Shipping container homes offer home builders flexibility, efficiency, and affordability in the design of innovative housing.
“In South Africa the reality is that most people live in tiny spaces. So it is nothing new or special here,” Sophie said.
“By the time 2015 arrived, and having been back from Canada for over a year, Cam and I decided to dig our heels in about paying someone rent every month and we definitely couldn’t afford a bond on a house. So we figured there had to be another option.”
Cameron discovered the concept of building homes out of shipping containers.
“Monthly rent for a one-bedroom flat, with a garden for Mika, our energetic German shorthaired pointer puppy, isn’t cheap in Cape Town – we were not going to get anything under R7 000. Over 18 months it would mean we were putting about R126 000 into someone else’s pocket with nothing to show for it.”
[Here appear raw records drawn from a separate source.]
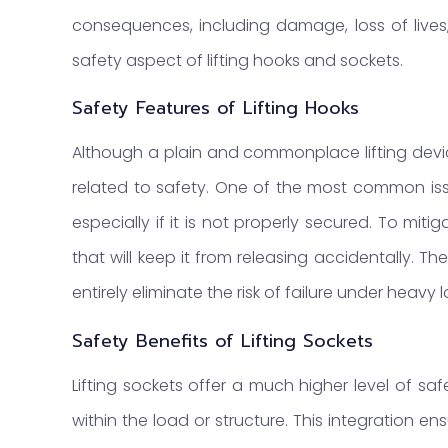
consequences, including damage, loss of lives
safety aspect of lifting hooks and sockets.
Safety Features of Lifting Hooks
Although a plain and commonplace lifting devic
related to safety. One of the most common issue
especially if it is not properly secured. To miti
that will keep it from releasing accidentally
entirely eliminate the risk of failure under heavy 
Safety Benefits of Lifting Sockets
Lifting sockets offer a much higher level of s
within the load or structure. This integration en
After drawing up a careful costing plan, the couple saw that they could build a one-bedroom cottage from a shipping container for about R130 000. “That way, we spend the same money we would have on rent but at the end of the day it’s ours, and as an added bonus – it’s mobile and we can move it anywhere we want.”
So off they went to buy a shipping container. The trick, says Sophie, is finding a good container for a decent price. So they searched until they found just the thing.
The couple were lucky to be able to do the build on their brother-in-law’s piece of land in Cape Town. Just as they were completing the project they got a job offer outside of Cape Town, and so have never lived in their little home.
“We decided not to move the home with us to our new job with an NGO in the Eastern Cape. Instead we will return to it one day, or if anyone wants to buy it, it’s on the market for a very negotiable R250 000 – just for the container – which the new owner would have to moor somewhere else,” says Sophie.
The budget was R130 000, but the very time intensive labour and hidden costs meant they ended up paying more than planned.
“The plus side is that a small area makes you use space really wisely. You stop hoarding and you stop buying more stuff that you don’t really need. Think about it – if you have less space, you will have less stuff.
“Before we went to Canada, we gave away and sold a lot of our stuff, but we still managed to drag a lot of it to Cape Town to cram into our parents’ shed. Since we’ve been back, we haven’t touched most of the boxes. We have realised how little we really need to be happy.”
One of the Smiths’ regrets is that they never lived in their tiny home. “We’ve been so blown away with the feedback we’ve received for the house and how many South Africans long to do the same.
“My advice to them is to be brave, take risks, plan for extra time as things will likely take longer than you anticipate. Also, plan on some extra budget as odd costs creep in.
“Ultimately, Cam and I have decided to choose not to need a massive house to be happy.”
Making a container home
There are five distinct steps to making a home out of a shipping container:
1. Buy a container
2. Cut and install windows and doors
3. Place wiring and piping
5. Paint or clad
Some of the perks are that shipping containers can be readily modified, connected, and stacked in creative ways for a fraction of the labour and resources it would take to build these homes traditionally.
A shipping container goes for around about R20 000 and the trick, says Sophie, is not to cut off too much of it as it then becomes uneconomical. “We were also determined to ensure that everything we used was secondhand, upcycled or recycled.
“Even our window frames and doors were all second-hand and the cladding we did inside was from recycled apple juice crates, while the exterior was an old factory floor.
“The insulation option we went for was a spray, polyurethane foam insulation, applied by a company called Insuseal. And the best part is that although it’s not cheap, it is green. The poly-urethane foam is created by mixing two chemicals which expand and harden when exposed to air.”
The ceiling had to be insulated; the ceiling boards and then the interior dry walls were next. Then the painting and cladding took place.